BELGRADO - O ex-dirigente servo-bósnio Radovan Karadzic, preso nesta semana para ser julgado por genocídio e crimes de guerra, vivia disfarçado num subúrbio de Belgrado, escondia o rosto com barba, cabelo comprido e óculos, e praticava medicina alternativa, disseram autoridades na terça-feira. Numa foto recente mostrada a jornalistas, Karadzic estava irreconhecível, muito magro, com uma longa barba branca e uma vasta cabeleira. Ele foi preso quando se deslocava de um lugar para outro.

Redação com agências internacionais |


'Ele estava usando documentos falsos sob o nome de Dragan Dabic', disse Rasim Ljajic, representante do governo sérvio para a cooperação com o tribunal de crimes de guerra da ONU em Haia.

'Ele foi muito convincente em ocultar sua identidade, ganhava a vida praticando a medicina alternativa, trabalhava numa clínica particular', disse o funcionário. Karadzic é formado em medicina e se especializou em psiquiatria.

Reuters
Imagem mostra Karadzic barbudo para não ser reconhecido

O último endereço conhecido de Karadzic foi o subúrbio de Nova Belgrado, onde existem enormes condomínios residenciais.
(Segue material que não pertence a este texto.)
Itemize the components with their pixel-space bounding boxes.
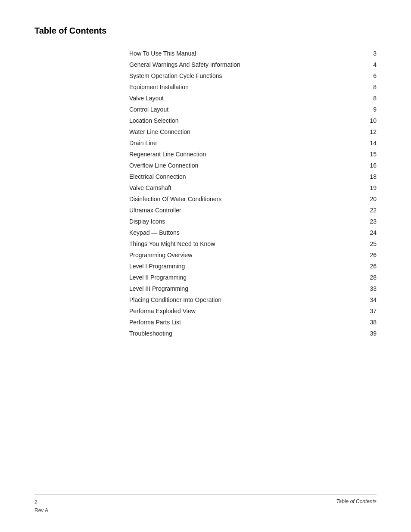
toc-row: Overflow Line Connection16 xyxy=(129,160,377,171)
toc-row: Display Icons23 xyxy=(129,216,377,227)
toc-item-page: 22 xyxy=(364,207,377,214)
toc-row: Valve Camshaft19 xyxy=(129,182,377,193)
toc-row: Disinfection Of Water Conditioners20 xyxy=(129,193,377,205)
toc-item-title: Water Line Connection xyxy=(129,128,364,135)
toc-item-title: General Warnings And Safety Information xyxy=(129,61,364,68)
toc-item-page: 38 xyxy=(364,319,377,326)
toc-row: Things You Might Need to Know25 xyxy=(129,238,377,249)
toc-item-page: 9 xyxy=(364,106,377,113)
footer: 2 Rev A Table of Contents xyxy=(34,495,377,515)
toc-row: Location Selection10 xyxy=(129,115,377,126)
toc-item-title: System Operation Cycle Functions xyxy=(129,72,364,79)
toc-item-page: 33 xyxy=(364,285,377,292)
toc-item-title: Keypad — Buttons xyxy=(129,229,364,236)
toc-item-page: 16 xyxy=(364,162,377,169)
toc-item-page: 10 xyxy=(364,117,377,124)
toc-row: Performa Exploded View37 xyxy=(129,305,377,317)
toc-row: Drain Line14 xyxy=(129,137,377,149)
toc-item-title: Electrical Connection xyxy=(129,173,364,180)
toc-row: Ultramax Controller22 xyxy=(129,205,377,216)
toc-row: Level III Programming33 xyxy=(129,283,377,294)
toc-row: Equipment Installation8 xyxy=(129,81,377,93)
toc-item-title: Level III Programming xyxy=(129,285,364,292)
toc-item-page: 4 xyxy=(364,61,377,68)
toc-item-page: 12 xyxy=(364,128,377,135)
toc-item-title: Performa Parts List xyxy=(129,319,364,326)
footer-revision: Rev A xyxy=(34,507,48,515)
toc-row: Troubleshooting39 xyxy=(129,328,377,339)
toc-item-title: Programming Overview xyxy=(129,252,364,258)
toc-item-title: Regenerant Line Connection xyxy=(129,151,364,158)
toc-item-title: Valve Camshaft xyxy=(129,184,364,191)
toc-item-title: How To Use This Manual xyxy=(129,50,364,57)
page: Table of Contents How To Use This Manual… xyxy=(0,0,411,532)
toc-item-title: Overflow Line Connection xyxy=(129,162,364,169)
page-title: Table of Contents xyxy=(34,26,377,36)
toc-item-page: 26 xyxy=(364,252,377,258)
toc-item-title: Equipment Installation xyxy=(129,84,364,90)
toc-item-page: 23 xyxy=(364,218,377,225)
toc-row: System Operation Cycle Functions6 xyxy=(129,70,377,81)
toc-item-page: 24 xyxy=(364,229,377,236)
toc-item-page: 6 xyxy=(364,72,377,79)
toc-row: Water Line Connection12 xyxy=(129,126,377,137)
toc-item-page: 39 xyxy=(364,330,377,337)
toc-item-title: Display Icons xyxy=(129,218,364,225)
toc-item-page: 37 xyxy=(364,308,377,314)
toc-item-title: Disinfection Of Water Conditioners xyxy=(129,196,364,202)
toc-item-page: 34 xyxy=(364,296,377,303)
toc-item-page: 20 xyxy=(364,196,377,202)
footer-right: Table of Contents xyxy=(336,498,377,504)
toc-item-title: Control Layout xyxy=(129,106,364,113)
toc-item-title: Valve Layout xyxy=(129,95,364,102)
toc-item-page: 26 xyxy=(364,263,377,270)
toc-row: Valve Layout8 xyxy=(129,93,377,104)
toc-row: Regenerant Line Connection15 xyxy=(129,149,377,160)
toc-row: Control Layout9 xyxy=(129,104,377,115)
toc-item-page: 28 xyxy=(364,274,377,281)
toc-row: General Warnings And Safety Information4 xyxy=(129,59,377,70)
toc-item-title: Level II Programming xyxy=(129,274,364,281)
toc-item-page: 18 xyxy=(364,173,377,180)
toc-row: Level II Programming28 xyxy=(129,272,377,283)
footer-left: 2 Rev A xyxy=(34,498,48,515)
toc-row: Placing Conditioner Into Operation34 xyxy=(129,294,377,305)
toc-item-page: 19 xyxy=(364,184,377,191)
footer-page-number: 2 xyxy=(34,498,48,507)
toc-item-title: Troubleshooting xyxy=(129,330,364,337)
toc-item-page: 25 xyxy=(364,240,377,247)
toc-item-page: 14 xyxy=(364,140,377,146)
toc-item-title: Performa Exploded View xyxy=(129,308,364,314)
toc-row: Programming Overview26 xyxy=(129,249,377,261)
toc-container: How To Use This Manual3General Warnings … xyxy=(129,48,377,339)
toc-item-page: 8 xyxy=(364,95,377,102)
toc-row: Performa Parts List38 xyxy=(129,317,377,328)
toc-item-page: 15 xyxy=(364,151,377,158)
toc-row: Electrical Connection18 xyxy=(129,171,377,182)
toc-item-page: 3 xyxy=(364,50,377,57)
toc-item-title: Things You Might Need to Know xyxy=(129,240,364,247)
toc-row: Level I Programming26 xyxy=(129,261,377,272)
toc-item-title: Ultramax Controller xyxy=(129,207,364,214)
toc-item-page: 8 xyxy=(364,84,377,90)
toc-item-title: Drain Line xyxy=(129,140,364,146)
toc-item-title: Level I Programming xyxy=(129,263,364,270)
toc-row: Keypad — Buttons24 xyxy=(129,227,377,238)
toc-item-title: Location Selection xyxy=(129,117,364,124)
toc-item-title: Placing Conditioner Into Operation xyxy=(129,296,364,303)
toc-row: How To Use This Manual3 xyxy=(129,48,377,59)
O ex-presidente da República Sérvia da Bósnia foi indiciado em 1995 por crimes cometidos durante a guerra de independência (1992-95) daquele país, que ele lutava para impedir. Uma das acusações mais graves diz respeito ao massacre de 8.000 homens e meninos muçulmanos na cidade de Srebrenica.

O promotor Vladimir Vukcevic disse que as autoridades não divulgariam detalhes sobre a prisão de Karadzic, ocorrida na segunda-feira à noite, para não atrapalhar a captura de dois outros supostos criminosos de guerra ainda foragidos.

'Ele andava por aí livremente, até aparecia em lugares públicos. Quem alugou o apartamento para ele não conhecia sua verdadeira identidade,' disse Vukcevic.

'Ele foi interrogado durante a noite. Sua identidade foi confirmada e ele foi entregue para o indiciamento. Ele estava se defendendo principalmente com o silêncio.'

A Justiça já aceitou sua extradição para Haia, mas a defesa tem três dias para recorrer. A sentença final deve levar outros três dias.

A organização de defesa dos direitos humanos Human Rights Watch (HRW) ressaltou a importância da detenção de Karadzic e pediu à União Européia que pressione para que seja detido também o ex-líder militar servo-bósnio Ratko Mladic.

Reação de manifestantes

Revoltados com a prisão do ex-dirigente, um grupo de cem manifestantes se reuniu, no centro de Belgrado para protestar. Os manifestantes, sobretudo membros da organização de extrema-direita Obraz, gritavam "traição" assim como os nomes de Karadzic e de seu braço militar, Ratko Mladic, ainda fugitivo e acusado pela justiça internacional de genocídio pelo massacre de Srebrenica.

O grupo atirou pedras na polícia, na rua de pedestres Knez Mihailova. Dezenas de policiais da tropa de choque tomaram posição nas grandes avenidas e na praça mais importante da cidade, para evitar novas concentrações.